Therefore, the main objectives of this thesis are: l) to determine the multiple factors which influence vendors’ and consumers’ street food practices and perceptions towards food quality in Kumara and 2) to find out how these relate to safe and unsafe food practices. 3) to identify and recommend possible future hygiene promotion strategies in the street food sector. The main objectives of this study will be obtained by using various approaches: to investigate in-depth the practices by street food vendors and their customers in urban Kumara, especially practices related to food hygiene and food safety. Explore the perceptions, attitudes and awareness of street food hygiene and food contamination among these street food vendors and their customers. To explore factors in the seller-customer relation and interactions possibly influencing practices of food hygiene and food safety among both parties to identify channels of food safety information and identify possibilities and barriers to reach these for vendors and consumers and to discuss potential future promotion strategies with vendors and key-informants. Research Methods Data collection in general Qualitative data was collected from March-June 2006 in Kumara, the capital of he Central Shanty region in Ghana (see pictures) among street food vendors and customers using various data collections methods (interviews, observations and focus group discussions, see specified schedule for field activities in Annex 2). Data was compiled in handwritten field notes, pictures and recordings during field activities, and was indexed, transcribed and entered in databases on laptop as quickly as possible during the field study.
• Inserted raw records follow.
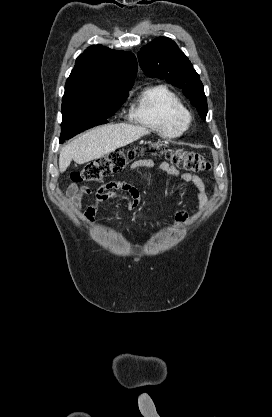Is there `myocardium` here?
Returning <instances> with one entry per match:
<instances>
[{
    "label": "myocardium",
    "instance_id": "myocardium-1",
    "mask_svg": "<svg viewBox=\"0 0 272 417\" xmlns=\"http://www.w3.org/2000/svg\"><path fill=\"white\" fill-rule=\"evenodd\" d=\"M191 122H192V116L189 112H186L183 117V123L187 127L191 124Z\"/></svg>",
    "mask_w": 272,
    "mask_h": 417
}]
</instances>
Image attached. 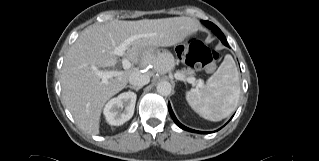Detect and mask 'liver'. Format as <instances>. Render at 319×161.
<instances>
[{"label":"liver","mask_w":319,"mask_h":161,"mask_svg":"<svg viewBox=\"0 0 319 161\" xmlns=\"http://www.w3.org/2000/svg\"><path fill=\"white\" fill-rule=\"evenodd\" d=\"M198 28V22L189 17L115 20L85 28L69 48L61 74L62 98L78 126L89 134H99L103 106L126 87L132 73L139 72V68L132 67L106 83L96 75L93 67L97 70L115 67L118 62V57L113 54L115 47L130 37H136L127 46L124 58L140 63L143 68L153 65L161 72L151 59L144 56L145 50L173 46L197 32Z\"/></svg>","instance_id":"liver-1"}]
</instances>
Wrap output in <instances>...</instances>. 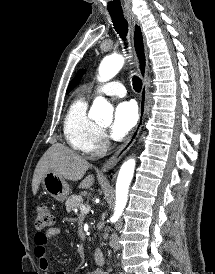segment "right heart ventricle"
<instances>
[{
    "label": "right heart ventricle",
    "mask_w": 215,
    "mask_h": 274,
    "mask_svg": "<svg viewBox=\"0 0 215 274\" xmlns=\"http://www.w3.org/2000/svg\"><path fill=\"white\" fill-rule=\"evenodd\" d=\"M88 102L83 97L75 98L64 118V136L71 148L89 153L91 141L98 130L97 124L88 116Z\"/></svg>",
    "instance_id": "1"
}]
</instances>
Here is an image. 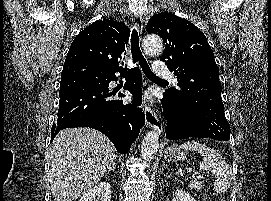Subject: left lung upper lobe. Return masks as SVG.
Wrapping results in <instances>:
<instances>
[{
  "mask_svg": "<svg viewBox=\"0 0 271 201\" xmlns=\"http://www.w3.org/2000/svg\"><path fill=\"white\" fill-rule=\"evenodd\" d=\"M146 30L162 37L166 45L160 60L177 76L179 89L166 92L204 134L228 140L231 130L224 114L219 69L205 35L171 13L151 17Z\"/></svg>",
  "mask_w": 271,
  "mask_h": 201,
  "instance_id": "1",
  "label": "left lung upper lobe"
}]
</instances>
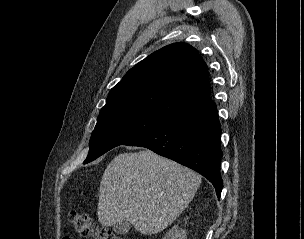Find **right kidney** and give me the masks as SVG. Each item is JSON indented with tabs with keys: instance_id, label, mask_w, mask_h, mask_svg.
<instances>
[{
	"instance_id": "ca27d5eb",
	"label": "right kidney",
	"mask_w": 304,
	"mask_h": 239,
	"mask_svg": "<svg viewBox=\"0 0 304 239\" xmlns=\"http://www.w3.org/2000/svg\"><path fill=\"white\" fill-rule=\"evenodd\" d=\"M163 239H186V233L174 226Z\"/></svg>"
}]
</instances>
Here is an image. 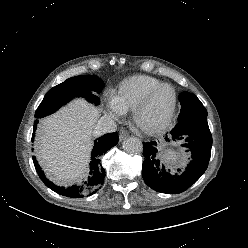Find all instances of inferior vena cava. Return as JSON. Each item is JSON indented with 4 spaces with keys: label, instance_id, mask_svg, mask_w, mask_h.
<instances>
[{
    "label": "inferior vena cava",
    "instance_id": "602c4592",
    "mask_svg": "<svg viewBox=\"0 0 248 248\" xmlns=\"http://www.w3.org/2000/svg\"><path fill=\"white\" fill-rule=\"evenodd\" d=\"M117 130L116 122L109 117H101L97 122L94 134L99 136L105 133L115 132Z\"/></svg>",
    "mask_w": 248,
    "mask_h": 248
}]
</instances>
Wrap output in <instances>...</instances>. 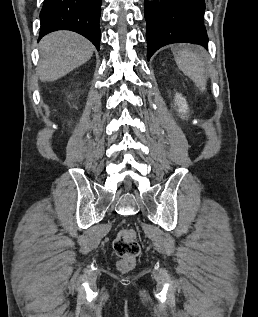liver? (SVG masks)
I'll list each match as a JSON object with an SVG mask.
<instances>
[{
  "label": "liver",
  "instance_id": "1",
  "mask_svg": "<svg viewBox=\"0 0 258 317\" xmlns=\"http://www.w3.org/2000/svg\"><path fill=\"white\" fill-rule=\"evenodd\" d=\"M41 58L38 72L40 80H57L93 54L94 46L77 32L56 30L46 34L39 42Z\"/></svg>",
  "mask_w": 258,
  "mask_h": 317
}]
</instances>
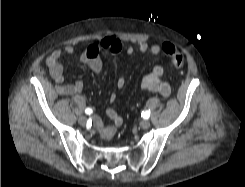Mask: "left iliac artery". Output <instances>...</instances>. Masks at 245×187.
<instances>
[{
	"label": "left iliac artery",
	"instance_id": "1",
	"mask_svg": "<svg viewBox=\"0 0 245 187\" xmlns=\"http://www.w3.org/2000/svg\"><path fill=\"white\" fill-rule=\"evenodd\" d=\"M142 115H143L145 118H149V116H150V110H149V111H148V110L143 111V112H142Z\"/></svg>",
	"mask_w": 245,
	"mask_h": 187
}]
</instances>
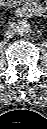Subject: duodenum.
Returning a JSON list of instances; mask_svg holds the SVG:
<instances>
[{
  "instance_id": "obj_1",
  "label": "duodenum",
  "mask_w": 47,
  "mask_h": 129,
  "mask_svg": "<svg viewBox=\"0 0 47 129\" xmlns=\"http://www.w3.org/2000/svg\"><path fill=\"white\" fill-rule=\"evenodd\" d=\"M43 9L35 3H27L16 10V14L20 17H29L32 15H41Z\"/></svg>"
}]
</instances>
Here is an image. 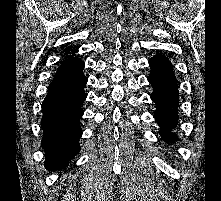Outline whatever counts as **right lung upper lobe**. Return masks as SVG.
I'll return each instance as SVG.
<instances>
[{
    "label": "right lung upper lobe",
    "instance_id": "obj_1",
    "mask_svg": "<svg viewBox=\"0 0 221 201\" xmlns=\"http://www.w3.org/2000/svg\"><path fill=\"white\" fill-rule=\"evenodd\" d=\"M75 51V50H74ZM66 60H79L77 57H74V56H68L67 58H66Z\"/></svg>",
    "mask_w": 221,
    "mask_h": 201
}]
</instances>
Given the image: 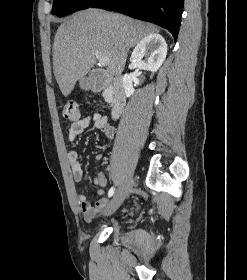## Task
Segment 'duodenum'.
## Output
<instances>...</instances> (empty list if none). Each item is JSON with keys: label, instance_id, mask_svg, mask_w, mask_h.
Segmentation results:
<instances>
[{"label": "duodenum", "instance_id": "obj_1", "mask_svg": "<svg viewBox=\"0 0 247 280\" xmlns=\"http://www.w3.org/2000/svg\"><path fill=\"white\" fill-rule=\"evenodd\" d=\"M88 86L92 91L109 88L112 116L118 118L121 115L126 105V93L122 77H111L103 71L95 70L91 74Z\"/></svg>", "mask_w": 247, "mask_h": 280}]
</instances>
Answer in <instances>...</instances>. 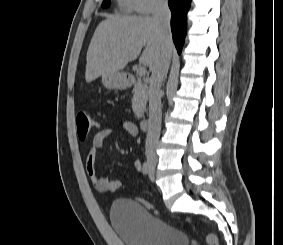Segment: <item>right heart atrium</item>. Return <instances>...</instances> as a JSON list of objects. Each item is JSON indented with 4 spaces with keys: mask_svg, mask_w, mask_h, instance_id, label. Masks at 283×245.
<instances>
[{
    "mask_svg": "<svg viewBox=\"0 0 283 245\" xmlns=\"http://www.w3.org/2000/svg\"><path fill=\"white\" fill-rule=\"evenodd\" d=\"M132 9L141 14H149L162 7L165 0H129Z\"/></svg>",
    "mask_w": 283,
    "mask_h": 245,
    "instance_id": "d8ad5b80",
    "label": "right heart atrium"
}]
</instances>
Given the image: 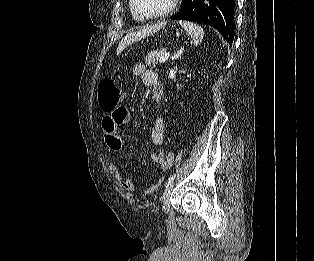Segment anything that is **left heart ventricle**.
<instances>
[{"instance_id": "left-heart-ventricle-1", "label": "left heart ventricle", "mask_w": 314, "mask_h": 261, "mask_svg": "<svg viewBox=\"0 0 314 261\" xmlns=\"http://www.w3.org/2000/svg\"><path fill=\"white\" fill-rule=\"evenodd\" d=\"M171 0H137L138 8L145 14H152L166 9Z\"/></svg>"}]
</instances>
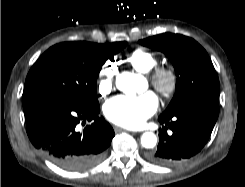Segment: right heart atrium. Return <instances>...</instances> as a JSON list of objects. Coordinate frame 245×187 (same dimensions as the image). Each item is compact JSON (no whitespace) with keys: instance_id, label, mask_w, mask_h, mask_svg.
Here are the masks:
<instances>
[{"instance_id":"right-heart-atrium-1","label":"right heart atrium","mask_w":245,"mask_h":187,"mask_svg":"<svg viewBox=\"0 0 245 187\" xmlns=\"http://www.w3.org/2000/svg\"><path fill=\"white\" fill-rule=\"evenodd\" d=\"M116 72L117 66L113 62L107 61L102 66L97 83V92L101 97H105L112 92Z\"/></svg>"}]
</instances>
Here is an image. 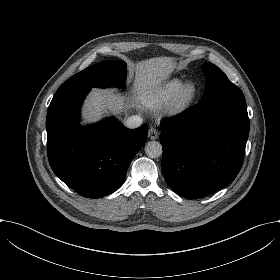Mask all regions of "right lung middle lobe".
<instances>
[{
	"label": "right lung middle lobe",
	"mask_w": 280,
	"mask_h": 280,
	"mask_svg": "<svg viewBox=\"0 0 280 280\" xmlns=\"http://www.w3.org/2000/svg\"><path fill=\"white\" fill-rule=\"evenodd\" d=\"M126 74V63L124 61H103L75 74L61 86L124 87Z\"/></svg>",
	"instance_id": "1"
}]
</instances>
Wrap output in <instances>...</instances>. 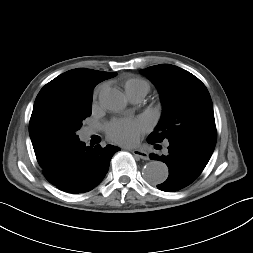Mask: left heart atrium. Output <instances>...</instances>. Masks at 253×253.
<instances>
[{"instance_id":"39dd6f15","label":"left heart atrium","mask_w":253,"mask_h":253,"mask_svg":"<svg viewBox=\"0 0 253 253\" xmlns=\"http://www.w3.org/2000/svg\"><path fill=\"white\" fill-rule=\"evenodd\" d=\"M149 126V122L144 118L118 119L107 126V135L114 142L130 145L135 143Z\"/></svg>"}]
</instances>
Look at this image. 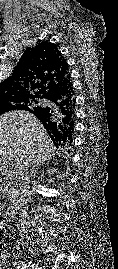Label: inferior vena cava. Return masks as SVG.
Returning <instances> with one entry per match:
<instances>
[{
	"label": "inferior vena cava",
	"instance_id": "inferior-vena-cava-1",
	"mask_svg": "<svg viewBox=\"0 0 118 269\" xmlns=\"http://www.w3.org/2000/svg\"><path fill=\"white\" fill-rule=\"evenodd\" d=\"M27 166H23L20 170V172L18 173V187H19V197H18V204L21 208V214H20V218H19V223L21 225V227H24L25 224V218H26V199H25V192L28 188V184H29V178L31 176V173H29ZM32 170V169H31Z\"/></svg>",
	"mask_w": 118,
	"mask_h": 269
}]
</instances>
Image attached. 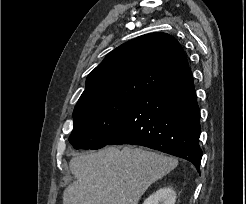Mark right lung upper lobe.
Returning <instances> with one entry per match:
<instances>
[{"instance_id": "obj_1", "label": "right lung upper lobe", "mask_w": 246, "mask_h": 204, "mask_svg": "<svg viewBox=\"0 0 246 204\" xmlns=\"http://www.w3.org/2000/svg\"><path fill=\"white\" fill-rule=\"evenodd\" d=\"M183 48L171 35L149 33L111 51L92 70L78 103L124 95H141L188 69Z\"/></svg>"}]
</instances>
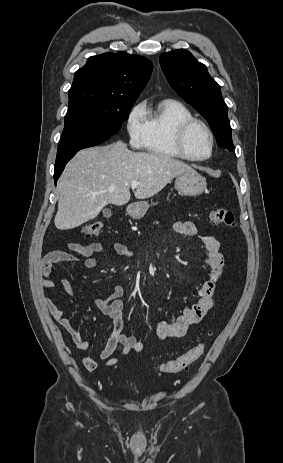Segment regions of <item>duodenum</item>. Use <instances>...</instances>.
<instances>
[{
  "mask_svg": "<svg viewBox=\"0 0 283 463\" xmlns=\"http://www.w3.org/2000/svg\"><path fill=\"white\" fill-rule=\"evenodd\" d=\"M135 208H136V205H135V204H131V205H129L128 210H129V211H133Z\"/></svg>",
  "mask_w": 283,
  "mask_h": 463,
  "instance_id": "410a0bca",
  "label": "duodenum"
}]
</instances>
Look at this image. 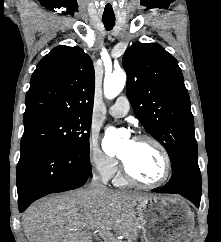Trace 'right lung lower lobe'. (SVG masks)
I'll list each match as a JSON object with an SVG mask.
<instances>
[{"label": "right lung lower lobe", "mask_w": 221, "mask_h": 242, "mask_svg": "<svg viewBox=\"0 0 221 242\" xmlns=\"http://www.w3.org/2000/svg\"><path fill=\"white\" fill-rule=\"evenodd\" d=\"M91 176L89 155L45 142L21 143L17 164L19 211L48 195L76 189Z\"/></svg>", "instance_id": "1"}]
</instances>
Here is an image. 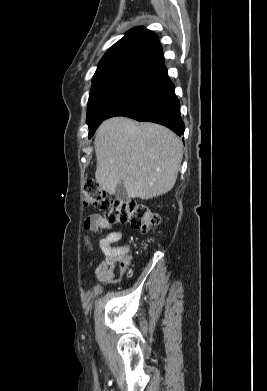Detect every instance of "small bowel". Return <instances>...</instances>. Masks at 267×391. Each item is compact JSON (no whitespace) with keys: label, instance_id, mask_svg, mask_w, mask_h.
<instances>
[{"label":"small bowel","instance_id":"obj_1","mask_svg":"<svg viewBox=\"0 0 267 391\" xmlns=\"http://www.w3.org/2000/svg\"><path fill=\"white\" fill-rule=\"evenodd\" d=\"M87 230L97 232L99 230H107L109 233L100 241V249L104 255V260L97 266L95 273L97 278L103 282H115L116 279L115 266L119 265L120 277L126 271L123 260L129 257L130 246L128 243H123L120 246H113L118 243L123 235L120 230H113V225L99 214L89 215L84 223ZM91 247V241H87Z\"/></svg>","mask_w":267,"mask_h":391}]
</instances>
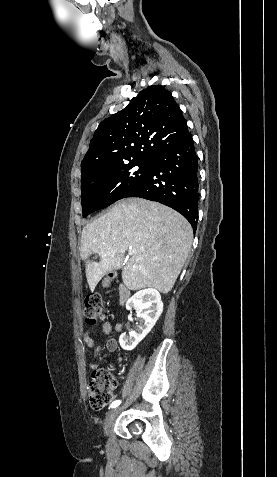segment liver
Returning <instances> with one entry per match:
<instances>
[{
  "label": "liver",
  "instance_id": "1",
  "mask_svg": "<svg viewBox=\"0 0 277 477\" xmlns=\"http://www.w3.org/2000/svg\"><path fill=\"white\" fill-rule=\"evenodd\" d=\"M192 240L191 225L172 208L142 198L121 200L82 230L81 258L89 287L93 291L107 272L121 268L131 248L122 271L124 285L133 291L152 287L167 294ZM93 254L99 255V262L89 260Z\"/></svg>",
  "mask_w": 277,
  "mask_h": 477
}]
</instances>
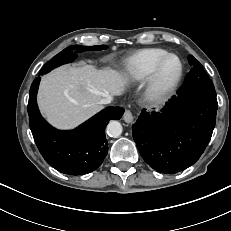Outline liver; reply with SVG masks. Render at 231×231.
Segmentation results:
<instances>
[{"label":"liver","instance_id":"6515ba94","mask_svg":"<svg viewBox=\"0 0 231 231\" xmlns=\"http://www.w3.org/2000/svg\"><path fill=\"white\" fill-rule=\"evenodd\" d=\"M126 84L124 76L110 68L62 66L42 78L39 108L53 126L72 128L94 115L102 98L122 94Z\"/></svg>","mask_w":231,"mask_h":231}]
</instances>
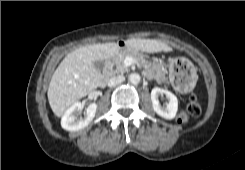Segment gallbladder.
<instances>
[{
	"instance_id": "bac80fb5",
	"label": "gallbladder",
	"mask_w": 245,
	"mask_h": 170,
	"mask_svg": "<svg viewBox=\"0 0 245 170\" xmlns=\"http://www.w3.org/2000/svg\"><path fill=\"white\" fill-rule=\"evenodd\" d=\"M94 66L99 69V70H102L104 68V62L103 61H95L94 62Z\"/></svg>"
}]
</instances>
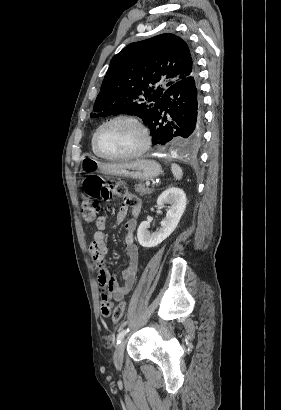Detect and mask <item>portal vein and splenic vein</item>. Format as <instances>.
Returning <instances> with one entry per match:
<instances>
[{"label": "portal vein and splenic vein", "mask_w": 281, "mask_h": 410, "mask_svg": "<svg viewBox=\"0 0 281 410\" xmlns=\"http://www.w3.org/2000/svg\"><path fill=\"white\" fill-rule=\"evenodd\" d=\"M150 185V182H146V186H149Z\"/></svg>", "instance_id": "portal-vein-and-splenic-vein-1"}]
</instances>
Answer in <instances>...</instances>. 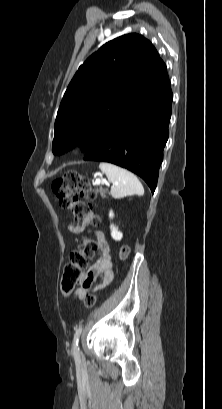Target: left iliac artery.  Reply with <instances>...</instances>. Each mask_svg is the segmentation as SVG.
<instances>
[{"mask_svg": "<svg viewBox=\"0 0 222 409\" xmlns=\"http://www.w3.org/2000/svg\"><path fill=\"white\" fill-rule=\"evenodd\" d=\"M81 332H82V326H79L75 331L74 339H73V355L76 359L80 358L78 343H79V337L81 335Z\"/></svg>", "mask_w": 222, "mask_h": 409, "instance_id": "obj_1", "label": "left iliac artery"}]
</instances>
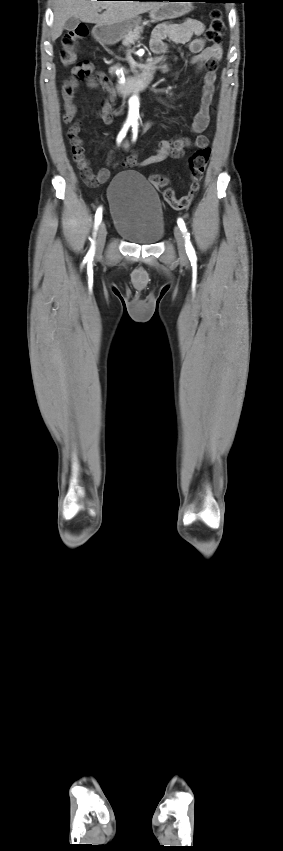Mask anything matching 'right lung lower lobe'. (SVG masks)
Here are the masks:
<instances>
[{
    "instance_id": "obj_1",
    "label": "right lung lower lobe",
    "mask_w": 283,
    "mask_h": 851,
    "mask_svg": "<svg viewBox=\"0 0 283 851\" xmlns=\"http://www.w3.org/2000/svg\"><path fill=\"white\" fill-rule=\"evenodd\" d=\"M139 1H158V0H139Z\"/></svg>"
}]
</instances>
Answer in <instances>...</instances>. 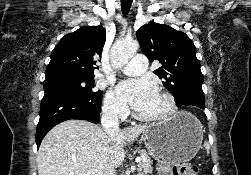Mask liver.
<instances>
[{
	"instance_id": "liver-1",
	"label": "liver",
	"mask_w": 251,
	"mask_h": 175,
	"mask_svg": "<svg viewBox=\"0 0 251 175\" xmlns=\"http://www.w3.org/2000/svg\"><path fill=\"white\" fill-rule=\"evenodd\" d=\"M145 125L106 133L85 119H67L48 131L37 155L38 175H103L122 165L124 145L144 133Z\"/></svg>"
}]
</instances>
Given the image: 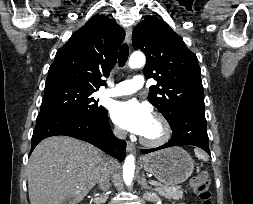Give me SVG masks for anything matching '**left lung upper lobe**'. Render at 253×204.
<instances>
[{
	"label": "left lung upper lobe",
	"mask_w": 253,
	"mask_h": 204,
	"mask_svg": "<svg viewBox=\"0 0 253 204\" xmlns=\"http://www.w3.org/2000/svg\"><path fill=\"white\" fill-rule=\"evenodd\" d=\"M134 49H141L147 62L146 78H154L148 100L170 123L181 112L205 107L198 59L180 36L163 20L148 18L133 30Z\"/></svg>",
	"instance_id": "left-lung-upper-lobe-1"
}]
</instances>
Source: win. Burnet. Internationalization. Du. AU and www. Loneliest. Com A medical anthropological research approach This study shares the general objective of the medical anthropological research, which is to study people’s ideas and practices concerning health and illness (Harden 2001:5). The aim was to gain indents understanding of the study object in its context and thus to include the specific culture, tradition and social society as described by Jansen (2002).
By paying attention to the values, perceptions and beliefs of vendors and consumers, the study gives emphasis to the subjectivity of health and medicine related concepts (Ibid. ). This study and the medical anthropological science are therefore mimic f nature and accept various constructs of health, whether or not they coincide with bio-medical explanations of disease. The reason for initiating this qualitative research project was partly founded in previous quantitative studies of the street food sector in Kumara.
In a questionnaire survey it was found that 52% of all customers and vendors gave “cleanliness” as the most important criteria for purchasing lettuce (see figure 2). The researcher him self then stated: “However, what cleanliness of lettuce means to these 8 people has to be analyses elsewhere’ (Handler 2005). What this qualitative duty offers is an opportunity to understand what constitutes such concepts of cleanliness of food and an occasion to look deeper into related practices and behavior patterns.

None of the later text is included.